ACTION ITEM: Lines of the material that include the string "Network" should be returned.

SOURCE INFORMATION:
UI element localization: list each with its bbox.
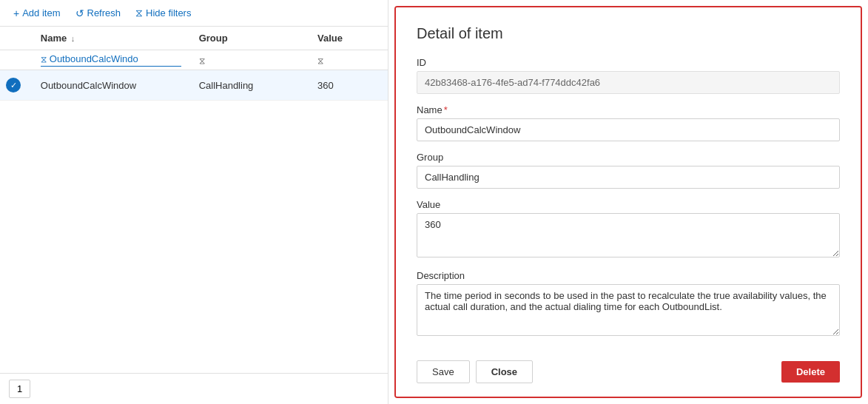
selected-check-icon: ✓ (6, 78, 21, 92)
name-field-group: Name* (417, 104, 840, 141)
description-field-group: Description (417, 270, 840, 338)
sort-icon: ↓ (71, 34, 75, 43)
name-label: Name* (417, 104, 840, 115)
name-filter-wrap: ⧖ (41, 53, 181, 67)
value-field-group: Value (417, 199, 840, 260)
description-label: Description (417, 270, 840, 281)
value-textarea[interactable] (417, 213, 840, 257)
refresh-button[interactable]: ↺ Refresh (70, 4, 127, 22)
refresh-icon: ↺ (75, 7, 84, 19)
table-container: Name ↓ Group Value (0, 27, 388, 373)
group-label: Group (417, 152, 840, 163)
th-value[interactable]: Value (309, 27, 388, 50)
filter-icon: ⧖ (135, 7, 143, 19)
items-table: Name ↓ Group Value (0, 27, 388, 101)
id-field-group: ID (417, 57, 840, 94)
page-1-button[interactable]: 1 (9, 380, 30, 398)
group-field-group: Group (417, 152, 840, 189)
hide-filters-button[interactable]: ⧖ Hide filters (129, 4, 197, 22)
save-button[interactable]: Save (417, 360, 470, 383)
toolbar: + Add item ↺ Refresh ⧖ Hide filters (0, 0, 388, 27)
th-check (0, 27, 32, 50)
detail-title: Detail of item (417, 25, 840, 42)
name-input[interactable] (417, 118, 840, 141)
group-filter-icon: ⧖ (199, 55, 205, 66)
action-row: Save Close Delete (417, 360, 840, 383)
row-value-cell: 360 (309, 70, 388, 101)
detail-panel: Detail of item ID Name* Group Value Desc… (394, 6, 862, 398)
id-label: ID (417, 57, 840, 68)
left-panel: + Add item ↺ Refresh ⧖ Hide filters Name… (0, 0, 388, 404)
name-filter-input[interactable] (50, 53, 138, 64)
add-icon: + (13, 7, 19, 19)
add-item-label: Add item (22, 7, 60, 18)
description-textarea[interactable] (417, 284, 840, 336)
id-input (417, 71, 840, 94)
name-filter-icon: ⧖ (41, 54, 47, 64)
refresh-label: Refresh (87, 7, 121, 18)
add-item-button[interactable]: + Add item (7, 4, 67, 22)
th-name[interactable]: Name ↓ (32, 27, 190, 50)
name-required: * (444, 104, 448, 115)
delete-button[interactable]: Delete (781, 361, 840, 383)
value-filter-icon: ⧖ (317, 55, 323, 66)
row-name-cell: OutboundCalcWindow (32, 70, 190, 101)
close-button[interactable]: Close (476, 360, 533, 383)
pagination: 1 (0, 373, 388, 404)
filter-row: ⧖ ⧖ ⧖ (0, 50, 388, 70)
th-group[interactable]: Group (190, 27, 309, 50)
row-group-cell: CallHandling (190, 70, 309, 101)
value-label: Value (417, 199, 840, 210)
table-row[interactable]: ✓ OutboundCalcWindow CallHandling 360 (0, 70, 388, 101)
hide-filters-label: Hide filters (146, 7, 191, 18)
group-input[interactable] (417, 166, 840, 189)
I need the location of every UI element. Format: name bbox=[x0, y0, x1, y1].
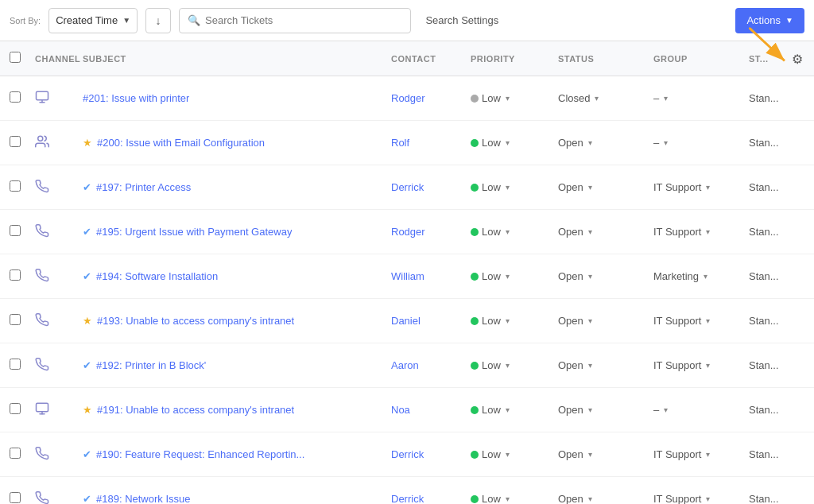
priority-dropdown-icon[interactable]: ▾ bbox=[506, 227, 510, 236]
group-label: IT Support bbox=[653, 226, 701, 238]
group-dropdown-icon[interactable]: ▾ bbox=[706, 227, 710, 236]
status-cell: Open ▾ bbox=[558, 137, 653, 149]
status-dropdown-icon[interactable]: ▾ bbox=[588, 227, 592, 236]
select-all-checkbox[interactable] bbox=[10, 52, 21, 63]
contact-cell[interactable]: Derrick bbox=[391, 181, 471, 193]
actions-label: Actions bbox=[746, 14, 781, 26]
priority-cell: Low ▾ bbox=[471, 493, 558, 504]
subject-link[interactable]: #194: Software Installation bbox=[96, 270, 218, 282]
priority-dropdown-icon[interactable]: ▾ bbox=[506, 138, 510, 147]
row-checkbox[interactable] bbox=[10, 136, 21, 147]
group-label: IT Support bbox=[653, 493, 701, 504]
subject-link[interactable]: #201: Issue with printer bbox=[83, 92, 189, 104]
row-checkbox[interactable] bbox=[10, 448, 21, 459]
group-dropdown-icon[interactable]: ▾ bbox=[706, 183, 710, 192]
status-cell: Open ▾ bbox=[558, 270, 653, 282]
priority-dot bbox=[471, 273, 479, 281]
status-dropdown-icon[interactable]: ▾ bbox=[588, 138, 592, 147]
group-dropdown-icon[interactable]: ▾ bbox=[706, 316, 710, 325]
column-settings-gear-button[interactable]: ⚙ bbox=[790, 49, 804, 68]
group-dropdown-icon[interactable]: ▾ bbox=[706, 361, 710, 370]
contact-cell[interactable]: Derrick bbox=[391, 448, 471, 460]
priority-label: Low bbox=[482, 226, 501, 238]
status-dropdown-icon[interactable]: ▾ bbox=[588, 494, 592, 503]
row-checkbox[interactable] bbox=[10, 269, 21, 281]
header-priority: PRIORITY bbox=[471, 54, 558, 64]
row-checkbox[interactable] bbox=[10, 359, 21, 370]
channel-icon bbox=[35, 223, 49, 240]
group-dropdown-icon[interactable]: ▾ bbox=[706, 494, 710, 503]
status-dropdown-icon[interactable]: ▾ bbox=[588, 450, 592, 459]
row-checkbox-cell bbox=[10, 448, 35, 461]
st-cell: Stan... bbox=[749, 92, 804, 104]
contact-cell[interactable]: Noa bbox=[391, 404, 471, 416]
contact-cell[interactable]: Derrick bbox=[391, 493, 471, 504]
priority-label: Low bbox=[482, 270, 501, 282]
header-subject: SUBJECT bbox=[83, 54, 391, 64]
subject-link[interactable]: #190: Feature Request: Enhanced Reportin… bbox=[96, 448, 304, 460]
contact-cell[interactable]: Rolf bbox=[391, 137, 471, 149]
priority-dropdown-icon[interactable]: ▾ bbox=[506, 405, 510, 414]
sort-direction-button[interactable]: ↓ bbox=[145, 8, 171, 33]
group-dropdown-icon[interactable]: ▾ bbox=[664, 138, 668, 147]
priority-dropdown-icon[interactable]: ▾ bbox=[506, 494, 510, 503]
channel-cell bbox=[35, 90, 83, 107]
row-checkbox-cell bbox=[10, 314, 35, 328]
table-row: ✔ #189: Network Issue Derrick Low ▾ Open… bbox=[0, 477, 814, 504]
status-dropdown-icon[interactable]: ▾ bbox=[588, 316, 592, 325]
group-dropdown-icon[interactable]: ▾ bbox=[704, 272, 707, 281]
search-settings-link[interactable]: Search Settings bbox=[419, 11, 505, 29]
row-checkbox[interactable] bbox=[10, 180, 21, 192]
status-dropdown-icon[interactable]: ▾ bbox=[588, 272, 592, 281]
row-checkbox-cell bbox=[10, 403, 35, 417]
row-checkbox[interactable] bbox=[10, 91, 21, 103]
subject-link[interactable]: #189: Network Issue bbox=[96, 493, 191, 504]
row-checkbox[interactable] bbox=[10, 492, 21, 503]
priority-dropdown-icon[interactable]: ▾ bbox=[506, 272, 510, 281]
priority-cell: Low ▾ bbox=[471, 315, 558, 327]
status-dropdown-icon[interactable]: ▾ bbox=[595, 94, 599, 103]
priority-dropdown-icon[interactable]: ▾ bbox=[506, 183, 510, 192]
row-checkbox[interactable] bbox=[10, 225, 21, 236]
subject-link[interactable]: #200: Issue with Email Configuration bbox=[97, 137, 265, 149]
st-cell: Stan... bbox=[749, 181, 804, 193]
contact-cell[interactable]: Aaron bbox=[391, 359, 471, 371]
channel-icon bbox=[35, 268, 49, 285]
contact-cell[interactable]: William bbox=[391, 270, 471, 282]
row-checkbox[interactable] bbox=[10, 314, 21, 325]
group-dropdown-icon[interactable]: ▾ bbox=[706, 450, 710, 459]
status-dropdown-icon[interactable]: ▾ bbox=[588, 361, 592, 370]
contact-cell[interactable]: Daniel bbox=[391, 315, 471, 327]
contact-cell[interactable]: Rodger bbox=[391, 92, 471, 104]
row-checkbox-cell bbox=[10, 492, 35, 504]
search-input[interactable] bbox=[205, 14, 402, 26]
actions-button[interactable]: Actions ▼ bbox=[735, 8, 804, 33]
priority-dropdown-icon[interactable]: ▾ bbox=[506, 316, 510, 325]
subject-cell: ✔ #190: Feature Request: Enhanced Report… bbox=[83, 448, 391, 460]
subject-link[interactable]: #192: Printer in B Block' bbox=[96, 359, 206, 371]
status-dropdown-icon[interactable]: ▾ bbox=[588, 183, 592, 192]
subject-link[interactable]: #191: Unable to access company's intrane… bbox=[97, 404, 294, 416]
contact-cell[interactable]: Rodger bbox=[391, 226, 471, 238]
sort-label: Sort By: bbox=[10, 16, 41, 25]
subject-link[interactable]: #197: Printer Access bbox=[96, 181, 191, 193]
group-dropdown-icon[interactable]: ▾ bbox=[664, 94, 668, 103]
priority-dropdown-icon[interactable]: ▾ bbox=[506, 94, 510, 103]
priority-dropdown-icon[interactable]: ▾ bbox=[506, 450, 510, 459]
group-dropdown-icon[interactable]: ▾ bbox=[664, 405, 668, 414]
actions-chevron-icon: ▼ bbox=[785, 16, 793, 25]
row-checkbox[interactable] bbox=[10, 403, 21, 414]
priority-label: Low bbox=[482, 92, 501, 104]
channel-cell bbox=[35, 223, 83, 240]
subject-link[interactable]: #193: Unable to access company's intrane… bbox=[97, 315, 294, 327]
priority-dot bbox=[471, 184, 479, 192]
subject-cell: ✔ #194: Software Installation bbox=[83, 270, 391, 282]
status-cell: Open ▾ bbox=[558, 226, 653, 238]
group-label: IT Support bbox=[653, 181, 701, 193]
status-dropdown-icon[interactable]: ▾ bbox=[588, 405, 592, 414]
subject-link[interactable]: #195: Urgent Issue with Payment Gateway bbox=[96, 226, 292, 238]
sort-select[interactable]: Created Time ▼ bbox=[48, 8, 138, 33]
priority-dropdown-icon[interactable]: ▾ bbox=[506, 361, 510, 370]
header-status: STATUS bbox=[558, 54, 653, 64]
row-checkbox-cell bbox=[10, 225, 35, 238]
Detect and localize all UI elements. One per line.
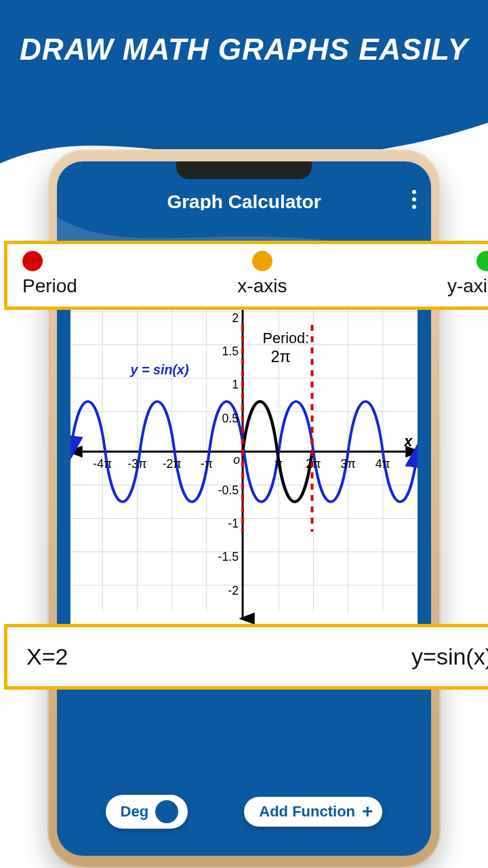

SOLUTION FOR THIS TASK:
table-row: ✔ #189: Network Issue Derrick Low ▾ Open… bbox=[0, 477, 814, 504]
subject-link[interactable]: #189: Network Issue bbox=[96, 493, 191, 504]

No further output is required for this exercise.